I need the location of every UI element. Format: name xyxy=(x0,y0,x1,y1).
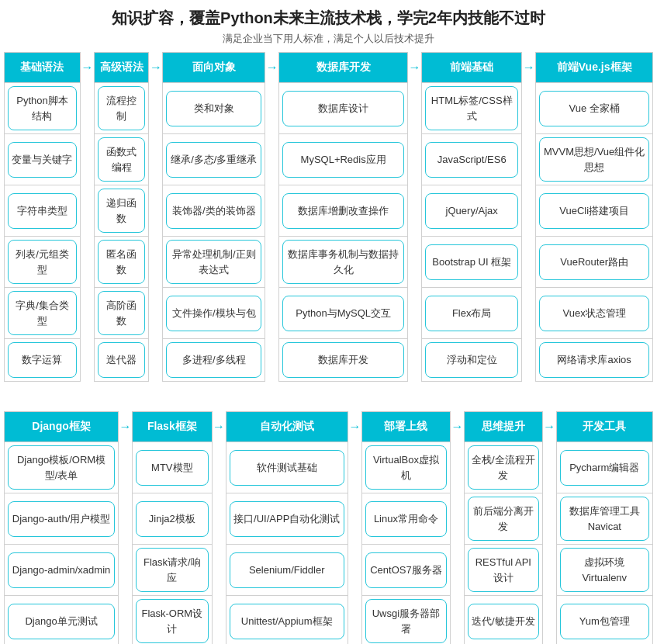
spacer-cell xyxy=(348,493,361,545)
cell-content: Python与MySQL交互 xyxy=(282,296,404,331)
cell-content: 软件测试基础 xyxy=(230,450,344,486)
table-cell: 类和对象 xyxy=(163,83,265,134)
table-cell: Vuex状态管理 xyxy=(536,288,653,339)
spacer-cell xyxy=(522,185,536,237)
cell-content: JavaScript/ES6 xyxy=(425,142,518,178)
cell-content: 数据库开发 xyxy=(282,342,404,378)
spacer-cell xyxy=(450,545,464,596)
cell-content: 浮动和定位 xyxy=(425,342,518,378)
cell-content: HTML标签/CSS样式 xyxy=(425,86,518,130)
cell-content: 递归函数 xyxy=(98,189,145,233)
spacer-cell xyxy=(149,185,163,237)
spacer-cell xyxy=(80,83,94,134)
table-cell: CentOS7服务器 xyxy=(361,545,450,596)
page-subtitle: 满足企业当下用人标准，满足个人以后技术提升 xyxy=(4,32,653,46)
table-cell: 数字运算 xyxy=(5,339,81,382)
table-cell: 数据库事务机制与数据持久化 xyxy=(279,237,408,288)
table-cell: Django-auth/用户模型 xyxy=(5,493,119,545)
cell-content: Flex布局 xyxy=(425,296,518,331)
table-cell: MTV模型 xyxy=(133,442,212,493)
spacer-cell xyxy=(408,237,422,288)
spacer-cell xyxy=(265,134,279,185)
table-cell: VueCli搭建项目 xyxy=(536,185,653,237)
spacer-cell xyxy=(542,545,556,596)
cell-content: 函数式编程 xyxy=(98,137,145,182)
header-cell-3: 部署上线 xyxy=(361,412,450,442)
arrow-0: → xyxy=(119,412,133,442)
cell-content: MVVM思想/Vue组件化思想 xyxy=(539,137,649,182)
table-cell: Selenium/Fiddler xyxy=(226,545,348,596)
spacer-cell xyxy=(542,442,556,493)
header-cell-0: 基础语法 xyxy=(5,53,81,83)
table-cell: 网络请求库axios xyxy=(536,339,653,382)
arrow-2: → xyxy=(348,412,361,442)
curriculum-table: Django框架→Flask框架→自动化测试→部署上线→思维提升→开发工具Dja… xyxy=(4,411,653,644)
spacer-cell xyxy=(212,545,226,596)
table-cell: Linux常用命令 xyxy=(361,493,450,545)
table-cell: 高阶函数 xyxy=(94,288,148,339)
cell-content: Django-admin/xadmin xyxy=(8,552,115,588)
cell-content: 文件操作/模块与包 xyxy=(166,296,261,331)
cell-content: 异常处理机制/正则表达式 xyxy=(166,240,261,284)
table-cell: 变量与关键字 xyxy=(5,134,81,185)
page-title: 知识扩容，覆盖Python未来主流技术栈，学完2年内技能不过时 xyxy=(4,8,653,29)
cell-content: 变量与关键字 xyxy=(8,142,77,178)
spacer-cell xyxy=(408,185,422,237)
table-cell: Yum包管理 xyxy=(556,596,652,645)
cell-content: Bootstrap UI 框架 xyxy=(425,244,518,280)
table-cell: 数据库开发 xyxy=(279,339,408,382)
table-cell: Django-admin/xadmin xyxy=(5,545,119,596)
table-cell: 数据库增删改查操作 xyxy=(279,185,408,237)
cell-content: 匿名函数 xyxy=(98,240,145,284)
table-cell: Flask-ORM设计 xyxy=(133,596,212,645)
cell-content: Selenium/Fiddler xyxy=(230,552,344,588)
cell-content: 接口/UI/APP自动化测试 xyxy=(230,501,344,537)
cell-content: CentOS7服务器 xyxy=(365,552,447,588)
spacer-cell xyxy=(80,339,94,382)
spacer-cell xyxy=(522,339,536,382)
table-cell: Python与MySQL交互 xyxy=(279,288,408,339)
cell-content: 高阶函数 xyxy=(98,291,145,335)
cell-content: VueRouter路由 xyxy=(539,244,649,280)
table-cell: Django模板/ORM模型/表单 xyxy=(5,442,119,493)
spacer-cell xyxy=(408,134,422,185)
table-cell: 流程控制 xyxy=(94,83,148,134)
cell-content: Uwsgi服务器部署 xyxy=(365,599,447,643)
arrow-4: → xyxy=(522,53,536,83)
table-cell: 列表/元组类型 xyxy=(5,237,81,288)
cell-content: MTV模型 xyxy=(136,450,208,486)
table-cell: 迭代/敏捷开发 xyxy=(464,596,542,645)
cell-content: VueCli搭建项目 xyxy=(539,193,649,229)
table-cell: 字典/集合类型 xyxy=(5,288,81,339)
spacer-cell xyxy=(80,134,94,185)
cell-content: 前后端分离开发 xyxy=(468,497,539,541)
table-cell: 字符串类型 xyxy=(5,185,81,237)
cell-content: 迭代器 xyxy=(98,342,145,378)
table-cell: HTML标签/CSS样式 xyxy=(422,83,522,134)
spacer-cell xyxy=(542,493,556,545)
table-cell: Unittest/Appium框架 xyxy=(226,596,348,645)
cell-content: 数据库设计 xyxy=(282,91,404,126)
arrow-2: → xyxy=(265,53,279,83)
arrow-3: → xyxy=(450,412,464,442)
spacer-cell xyxy=(149,83,163,134)
cell-content: Django-auth/用户模型 xyxy=(8,501,115,537)
spacer-cell xyxy=(212,493,226,545)
cell-content: Unittest/Appium框架 xyxy=(230,604,344,639)
cell-content: Python脚本结构 xyxy=(8,86,77,130)
table-cell: MySQL+Redis应用 xyxy=(279,134,408,185)
cell-content: Pycharm编辑器 xyxy=(560,450,649,486)
table-cell: 接口/UI/APP自动化测试 xyxy=(226,493,348,545)
spacer-cell xyxy=(408,339,422,382)
section2: Django框架→Flask框架→自动化测试→部署上线→思维提升→开发工具Dja… xyxy=(4,411,653,644)
table-cell: VirtualBox虚拟机 xyxy=(361,442,450,493)
spacer-cell xyxy=(149,134,163,185)
table-cell: Vue 全家桶 xyxy=(536,83,653,134)
spacer-cell xyxy=(149,288,163,339)
spacer-cell xyxy=(149,237,163,288)
spacer-cell xyxy=(450,596,464,645)
table-cell: jQuery/Ajax xyxy=(422,185,522,237)
cell-content: 数字运算 xyxy=(8,342,77,378)
cell-content: 字符串类型 xyxy=(8,193,77,229)
table-cell: 数据库设计 xyxy=(279,83,408,134)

#### WHAT IS REQUIRED
The answer should be all lines from the entries above that hold the word "Unittest".

#### TASK RESULT
table-cell: Unittest/Appium框架 xyxy=(226,596,348,645)
cell-content: Unittest/Appium框架 xyxy=(230,604,344,639)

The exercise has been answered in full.